In plain English
Strip away the chat bubble and a large language model is just a giant pile of numbers — its weights — and one operation repeated billions of times: multiply a list of numbers by a grid of numbers, add the results, repeat. That operation is called matrix multiplication, and a single reply from a model can involve trillions of these multiply-and-add steps.
Here is the everyday analogy. Imagine you need to tally 10,000 separate grocery receipts. A CPU is one brilliant accountant: incredibly fast, can do tricky tax logic in their head, but works through the receipts one at a time. A GPU is a stadium full of interns: each one can only add and multiply, none of them is clever, but you hand all 10,000 receipts out at once and they finish in the time it takes the accountant to do a handful.

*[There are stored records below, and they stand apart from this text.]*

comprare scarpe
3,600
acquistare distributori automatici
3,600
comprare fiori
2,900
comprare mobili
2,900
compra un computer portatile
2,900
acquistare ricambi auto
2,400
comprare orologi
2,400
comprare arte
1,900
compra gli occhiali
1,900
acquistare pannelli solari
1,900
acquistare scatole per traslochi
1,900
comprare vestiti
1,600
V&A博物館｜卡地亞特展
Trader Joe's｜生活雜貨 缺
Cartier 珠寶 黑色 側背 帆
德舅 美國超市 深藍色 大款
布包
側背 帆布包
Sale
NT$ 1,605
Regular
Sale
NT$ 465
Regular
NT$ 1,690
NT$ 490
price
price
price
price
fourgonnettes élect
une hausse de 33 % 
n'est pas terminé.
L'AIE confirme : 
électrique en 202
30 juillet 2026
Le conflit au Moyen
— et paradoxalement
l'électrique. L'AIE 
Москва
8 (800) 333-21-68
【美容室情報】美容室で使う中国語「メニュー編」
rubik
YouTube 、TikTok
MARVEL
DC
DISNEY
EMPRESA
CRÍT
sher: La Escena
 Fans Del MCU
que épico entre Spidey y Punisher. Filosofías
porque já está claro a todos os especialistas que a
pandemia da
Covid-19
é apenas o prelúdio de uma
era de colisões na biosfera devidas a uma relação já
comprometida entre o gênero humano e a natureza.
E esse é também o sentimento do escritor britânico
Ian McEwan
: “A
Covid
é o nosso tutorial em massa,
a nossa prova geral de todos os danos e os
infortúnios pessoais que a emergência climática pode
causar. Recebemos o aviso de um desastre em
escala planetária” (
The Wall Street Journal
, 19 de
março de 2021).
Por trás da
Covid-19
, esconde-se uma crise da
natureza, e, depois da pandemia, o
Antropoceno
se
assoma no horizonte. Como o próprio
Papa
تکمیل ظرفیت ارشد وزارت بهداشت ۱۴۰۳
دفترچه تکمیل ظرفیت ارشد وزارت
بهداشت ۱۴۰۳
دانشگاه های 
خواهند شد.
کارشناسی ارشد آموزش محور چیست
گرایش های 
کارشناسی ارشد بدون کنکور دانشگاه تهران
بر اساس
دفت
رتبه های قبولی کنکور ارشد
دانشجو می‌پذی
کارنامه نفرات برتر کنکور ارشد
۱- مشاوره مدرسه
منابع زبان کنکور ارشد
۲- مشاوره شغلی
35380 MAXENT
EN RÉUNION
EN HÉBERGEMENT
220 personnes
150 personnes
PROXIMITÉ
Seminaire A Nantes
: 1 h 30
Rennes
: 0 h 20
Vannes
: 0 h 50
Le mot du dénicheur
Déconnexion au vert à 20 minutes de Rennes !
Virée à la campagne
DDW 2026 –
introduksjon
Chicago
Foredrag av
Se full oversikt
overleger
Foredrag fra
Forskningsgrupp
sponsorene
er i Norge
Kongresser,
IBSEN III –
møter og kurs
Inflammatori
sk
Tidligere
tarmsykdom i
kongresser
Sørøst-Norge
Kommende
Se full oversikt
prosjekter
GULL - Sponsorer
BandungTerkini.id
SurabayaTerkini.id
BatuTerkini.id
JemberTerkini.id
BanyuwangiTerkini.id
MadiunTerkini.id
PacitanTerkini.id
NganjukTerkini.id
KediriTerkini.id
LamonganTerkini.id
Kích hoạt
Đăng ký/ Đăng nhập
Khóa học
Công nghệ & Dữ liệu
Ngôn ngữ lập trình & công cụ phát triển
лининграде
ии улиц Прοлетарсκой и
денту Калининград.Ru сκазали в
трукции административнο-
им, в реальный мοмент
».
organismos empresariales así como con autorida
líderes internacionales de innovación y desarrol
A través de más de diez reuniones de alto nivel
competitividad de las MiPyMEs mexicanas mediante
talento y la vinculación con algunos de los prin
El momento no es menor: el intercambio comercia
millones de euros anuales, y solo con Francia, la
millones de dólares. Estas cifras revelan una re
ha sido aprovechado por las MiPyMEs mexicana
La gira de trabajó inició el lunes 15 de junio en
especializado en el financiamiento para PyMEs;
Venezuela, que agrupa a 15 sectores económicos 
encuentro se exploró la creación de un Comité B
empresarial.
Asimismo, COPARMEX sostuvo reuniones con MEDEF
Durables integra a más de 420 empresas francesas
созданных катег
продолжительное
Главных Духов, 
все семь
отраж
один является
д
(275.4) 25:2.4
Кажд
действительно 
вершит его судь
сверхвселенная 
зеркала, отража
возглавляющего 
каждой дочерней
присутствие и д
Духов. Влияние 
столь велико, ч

LLM math is exactly the second kind of job. There is almost no clever branching or decision-making — just an ocean of simple, independent multiplications that can all happen at the same time. The GPU was built for that ocean. The CPU was not. That single mismatch is why nearly every AI model you call runs on GPUs (or their cousins, TPUs), and why the hardware itself ends up setting the price of AI.
Why it matters
You do not need to buy a GPU to use an LLM — but every bill, every rate limit, and every "the model is slow today" traces back to one. Understanding the hardware turns a lot of mysterious behavior into something you can predict.
- Cost. Datacenter GPUs cost tens of thousands of dollars each and there is a global shortage. When you pay per token, you are really renting a slice of one of these chips for a few milliseconds. That is why AI compute is expensive — the math is cheap, but the silicon that does it fast is scarce.
- Speed. How fast tokens stream back to you is mostly a hardware question: how quickly the GPU can read the model's weights out of its memory. Bigger model, slower stream.
- Capacity and rate limits. A provider only has so many GPUs. Rate limits exist because your request is competing with everyone else's for the same finite pool of chips.
- What you can run yourself. If you want a local open model, the model's size in memory decides whether it fits on your laptop, needs a gaming GPU, or needs a server you cannot afford.
In short: the GPU is the meter. Once you can picture it, decisions like "which model should I use" or "why did my bill spike" stop being guesswork. It also explains the headlines — the reason labs spend billions on chips is the same reason your scaling laws work: more compute, applied to more data, makes better models.
How it works
When you send a prompt, your text is split into tokens, each token becomes a list of numbers (a vector), and that vector is pushed through layer after layer of the transformer. Every layer is, at bottom, the same move: take your vector, multiply it by the layer's weight matrix, do that for attention and for the feed-forward block, then pass the result to the next layer. Output one token, append it, do the whole thing again for the next token.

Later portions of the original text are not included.